Biology, Computer science, pop-culture, literal esotericism, and the path to good ideas.


Intro


Welcome to 3 Things You Can Use, where Maddi and I decode self-improvement and entrepreneurship through books, three things at a time. This week's book is Where Good Ideas Come From: The Natural History of Innovation, by Steven Johnson.


"Answering in his infectious, culturally omnivorous style, using his fluency in fields from neurobiology to popular culture, Johnson provides the complete, exciting, and encouraging story of how we generate the ideas that push our careers, our lives, our society, and our culture forward."

-Amazon


So, what are three things we can use from this book?


3 Things You Can Use


1. Take a Walk

Or a shower... or do some coloring, brush your teeth...

If you want to have a better shot at that lightbulb moment, remove yourself from task-orientation.

Do something mindless that you can be present and in the moment for.

While in a task-oriented mindset, your brain's workings and innards will be guided and funneled towards the task you are working on, thinking of solutions and molding your game plan.

Stepping out of this mode will remove the funnel and open up your brain to firing random patterns of neurons to test for connections and come up with ideas.

This is why you may find that most of your good ideas come while you are in the shower.

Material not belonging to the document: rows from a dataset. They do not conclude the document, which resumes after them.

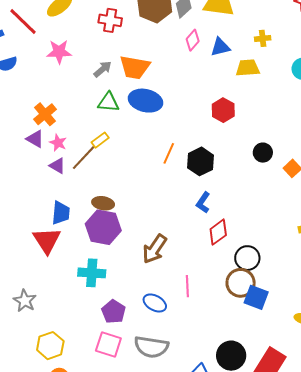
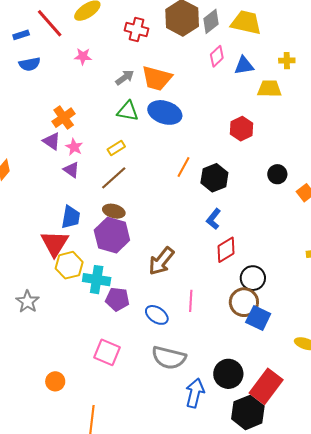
pink star: (59, 52) -> (83, 56), size x0.7
brown line: (84, 158) -> (114, 178), moved
purple pentagon: (113, 312) -> (117, 299), moved, turned -30
yellow hexagon: (50, 346) -> (69, 265), moved
gray semicircle: (151, 347) -> (169, 358), moved

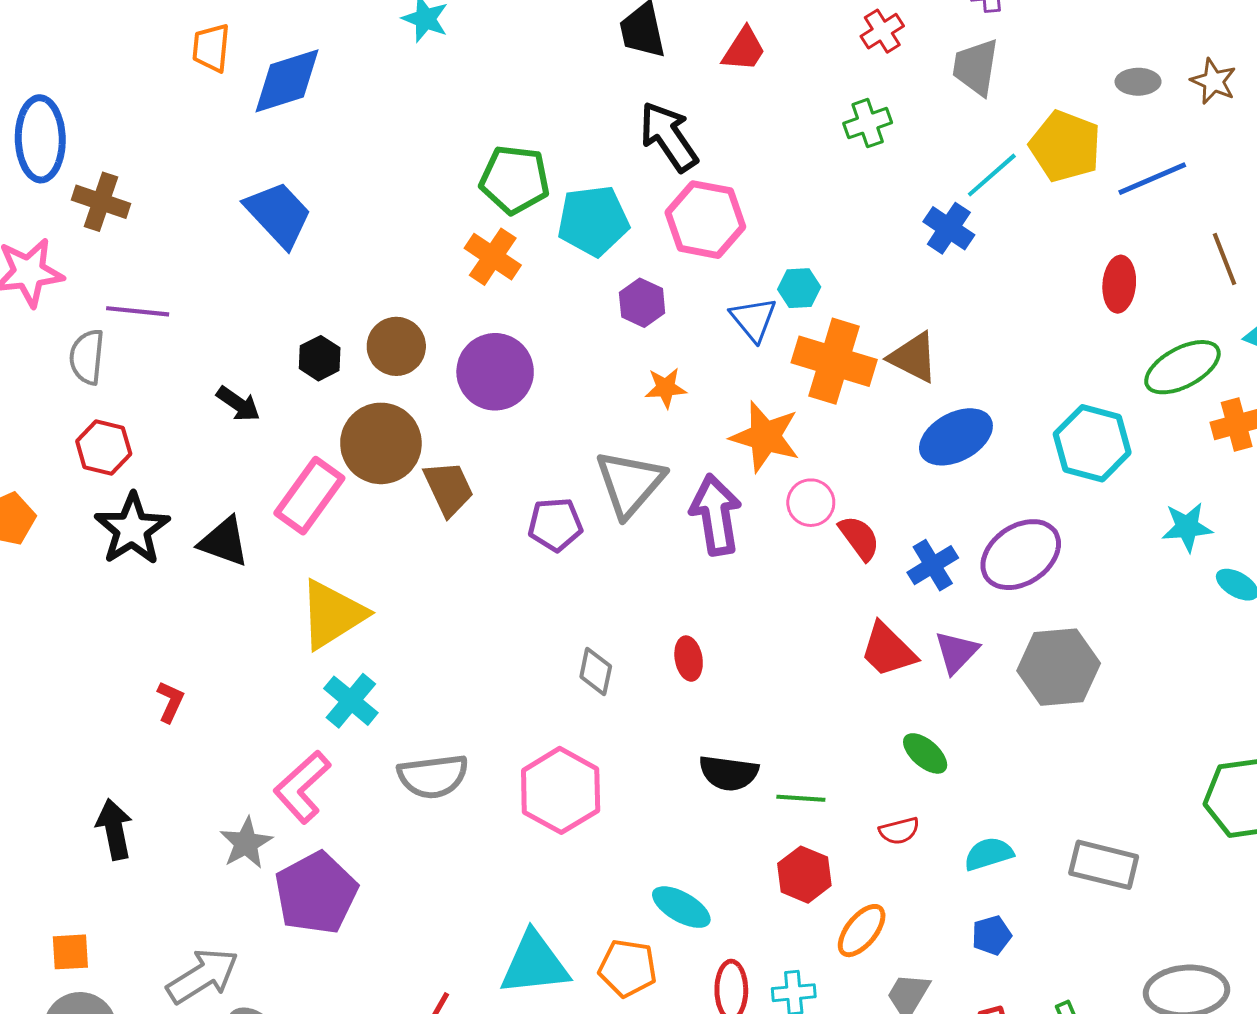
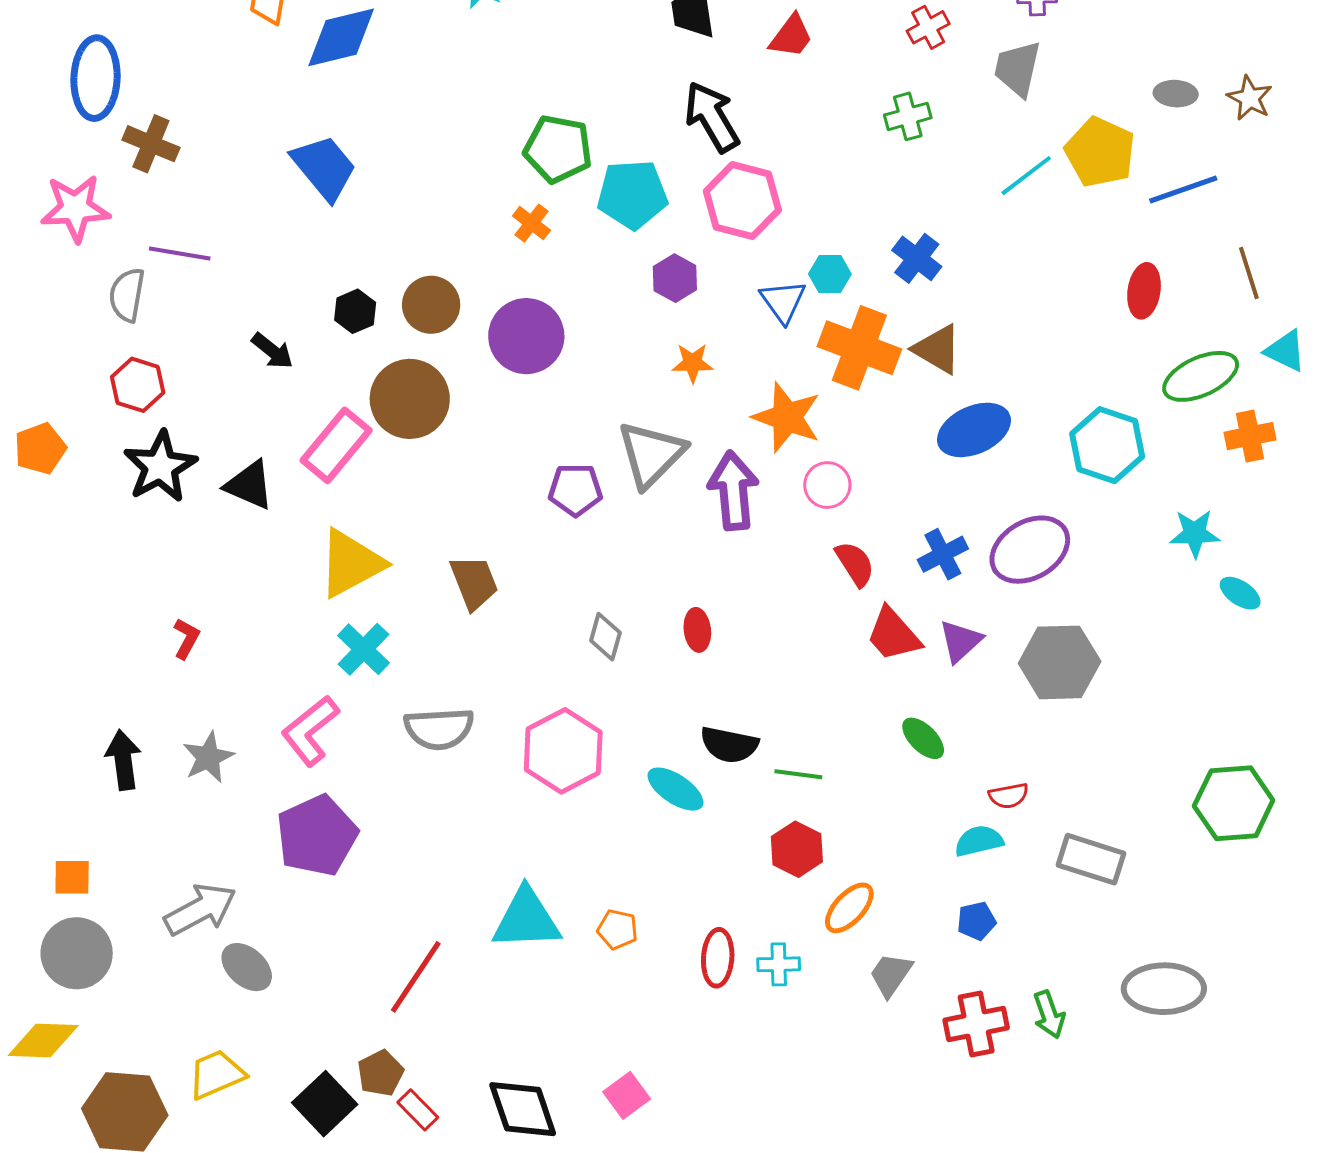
blue cross: (949, 228) -> (917, 258), moved
orange cross: (493, 257) -> (532, 223), size x0.7
brown trapezoid: (449, 488) -> (474, 582), moved
red semicircle: (859, 538) -> (855, 564), moved
red semicircle: (899, 831) -> (1009, 796), moved
gray star: (246, 843) -> (208, 757), moved
cyan ellipse: (681, 907) -> (675, 789), moved
orange pentagon: (628, 968) -> (617, 929), size x0.7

One of the best ways to take advantage of this principle is walking. Take a walk to get the blood going, giving your energy, slow things down, bringing you out of fight or flight mode, and letting your brain do it's thing, making connections in the background while you observe and enjoy.


2. Write it Down

New ideas usually come from connections between different ideas.

Think, peanut butter sandwich is good.

Bananas are good.

Peanut butter and banana sandwiches are good?

Yes.

That is exactly how the peanut butter and banana sandwich was born and that is how many other ideas are formed.

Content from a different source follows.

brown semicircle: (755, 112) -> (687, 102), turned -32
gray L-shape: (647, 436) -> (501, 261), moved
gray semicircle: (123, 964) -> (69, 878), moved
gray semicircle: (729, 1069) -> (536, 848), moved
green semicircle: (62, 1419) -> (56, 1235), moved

Writing your ideas down, and organizing them in some fashion, is a good way to hit the idea jackpot for a few reasons:

  • Forgetting the idea doesn't cast it away to oblivion, because you have it written down

  • Writing it down strengthens the idea, strengthening the pattern or neurons that make up it's concept and thus slightly increasing its importance to your brain, which may then try to mix it with other things.

  • And finally, so that if you ever review your ideas and notes, you have a better chance of making connections between your ideas and discovering the next peanut butter and banana sandwich.


3. Get Some Hobbies

Ideas are never absolutely brand new. They are strings of other pre-existing ideas and concepts, that are formulated in a new way, seen in a new way or built upon.

So a good way to take advantage of this principle is to expose yourself to many different paradigms.

Give yourself new ways of looking at things, through different filters.

Steven Johnson suggests hobbies as a great way to do this.

Say you use basketball and woodworking as your two hobbies.

There are principles and ways of thinking that will come from playing basketball, competition, movement, a single goal, obstacles. And ways of thinking that would come from woodworking, ingenuity, perfectionism, cutting, sawing, removing, adding.

These two different paradigms are built in your brain the more you practice them.

These can then become unconscious filters for your thoughts, affecting how you think about things, especially while mindlessly engaging in your them.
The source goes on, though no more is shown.